Des dizaines de milliers de salariés qui viennent chaque jour travailler en principauté s’interrogent sur l’offre de trains, mais aussi de bus avec la ligne 100 Nice-Monaco-Menton, mise à leur disposition depuis lundi 4 mai 2020 ?

Du côté du trafic ferroviaire, nous travaillons étroitement avec les responsables de la SNCF qui prévoit de renforcer dès le 4 mai 2020 la desserte de Monaco notamment aux heures de pointe, avec une capacité de places offertes multipliée par 4 par rapport à l’offre de confinement, et la mise en œuvre de mesures de distanciation sociale dans les rames TER. A partir du lundi 11 mai 2020, fin du confinement en France, les besoins seront évalués chaque jour. Pour la ligne de bus n° 100, nous regardons avec les autorités françaises sa remise en service. En attendant, la ligne de bus Beaulieu-sur-Mer-Monaco-Menton sera renforcée avec un siège sur deux qui serait condamné.

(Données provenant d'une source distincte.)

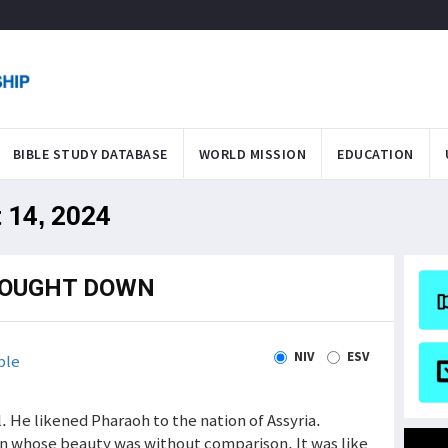
BIBLE STUDY DATABASE
WORLD MISSION
EDUCATION
 14, 2024
ROUGHT DOWN
NIV
ESV
ble
 He likened Pharaoh to the nation of Assyria.
on whose beauty was without comparison. It was like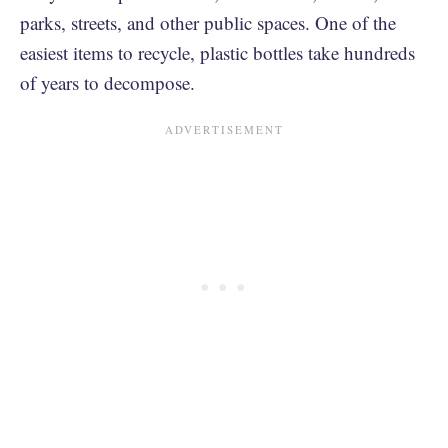
parks, streets, and other public spaces. One of the
easiest items to recycle, plastic bottles take hundreds
of years to decompose.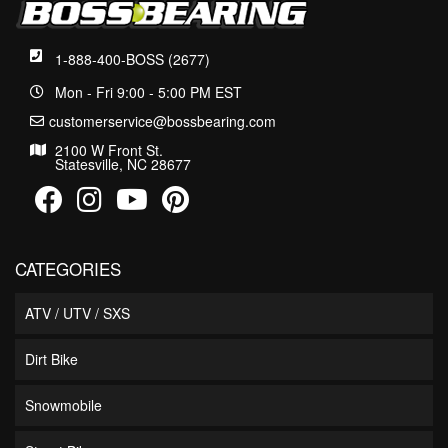
1-888-400-BOSS (2677)
Mon - Fri 9:00 - 5:00 PM EST
customerservice@bossbearing.com
2100 W Front St.
Statesville, NC 28677
CATEGORIES
ATV / UTV / SXS
Dirt Bike
Snowmobile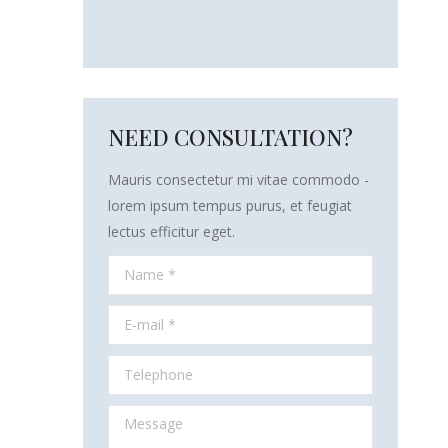
NEED CONSULTATION?
Mauris consectetur mi vitae commodo -
lorem ipsum tempus purus, et feugiat
lectus efficitur eget.
Name *
E-mail *
Telephone
Message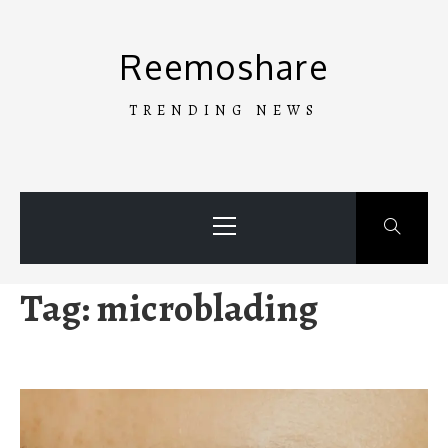
Skip
to
Reemoshare
content
TRENDING NEWS
Primary
Menu
Tag:
microblading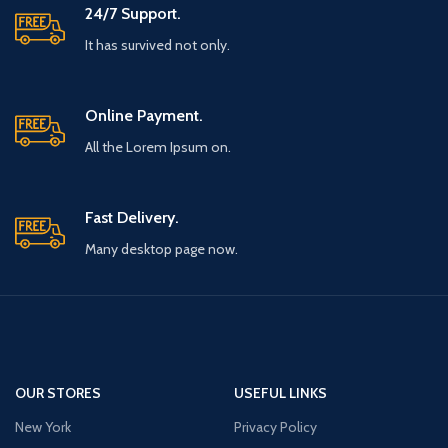
24/7 Support.
It has survived not only.
Online Payment.
All the Lorem Ipsum on.
Fast Delivery.
Many desktop page now.
OUR STORES
USEFUL LINKS
New York
Privacy Policy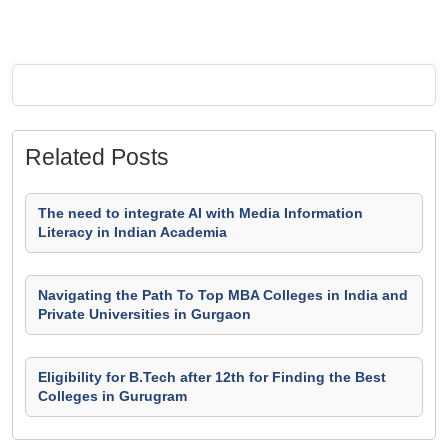
Related Posts
The need to integrate AI with Media Information
Literacy in Indian Academia
Navigating the Path To Top MBA Colleges in India and
Private Universities in Gurgaon
Eligibility for B.Tech after 12th for Finding the Best
Colleges in Gurugram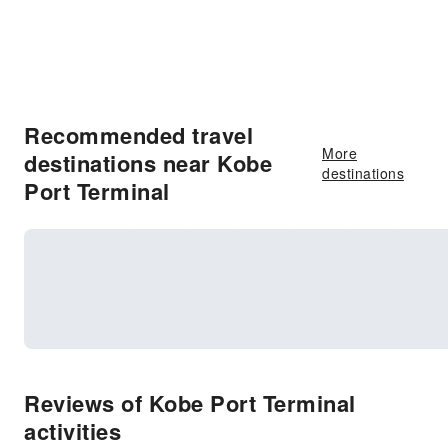
Recommended travel
More
destinations near Kobe
destinations
Port Terminal
Reviews of Kobe Port Terminal
activities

La région Paca a coupé la liaison de bus n° 100 Nice-Monaco-Menton et ne semble pas vouloir rétablir cette importante liaison pour Monaco avant le 11 mai : allez-vous tenter de négocier avec la région Paca pour essayer d’obtenir une réouverture de cette ligne pour la semaine du 4 mai ?

Nous ne sommes pas dans le rapport de force, mais dans le dialogue permanent avec les autorités françaises en charge des transports et les responsables politiques régionaux et nationaux. Nos interlocuteurs savent bien que la principauté de Monaco est un bassin d’emplois important pour la région voisine qui voit converger chaque jour des milliers de salariés par train, par bus et par la route. La situation que nous vivons est très particulière et nécessite des adaptations. Il en est de même pour les transports publics. Par exemple, comme je l’ai évoqué précédemment, entre Nice et Menton, il a été substitué à la ligne 100 des bus entre Beaulieu-sur-Mer et Menton. Les transports évolueront avec la situation et le déconfinement en France qui interviendra le 11 mai.

Quelles seront les règles sanitaires dans les trains et dans les bus qui desservent Monaco ?

Les autorités françaises mettent en place des mesures dans les transports en commun comme l’obligation du port du masque et le respect de règles de distanciation sociale. Pour notre part, depuis le 4 mai, concernant les bus de la compagnie des autobus de Monaco (Cam), le port du masque sera obligatoire, et nous rétablirons un service de bus en semaine avec une fréquence toutes les 10 minutes sur les principales lignes, ce qui devrait permettre de conserver moins d’usagers par bus. Bien sûr les règles de distanciation devront être respectées. J’ajouterai que chaque bus est déjà équipé de distributeurs de gel hydroalcoolique, et que les espaces des chauffeurs seront maintenus isolés, tels qu’ils le sont depuis quelques semaines, avec une interdiction d’accès par la porte avant.

Enfin, pour l’heure, compte tenu que tous les restaurants, bars et établissements de nuit sont fermés, nous ne mettons pas en service les lignes de bus de soirée et de nuit.

Etant donné que les bus de la ligne 100 et les TER de la SNCF sont très régulièrement bondés, et que la sécurité sanitaire impose de réduire le nombre de voyageurs afin de respecter la distanciation sociale, comment parvenir à transporter chaque jour les milliers de salariés qui n’ont que les transports en commun pour venir travailler en principauté, tout en leur garantissant la sécurité sanitaire nécessaire ?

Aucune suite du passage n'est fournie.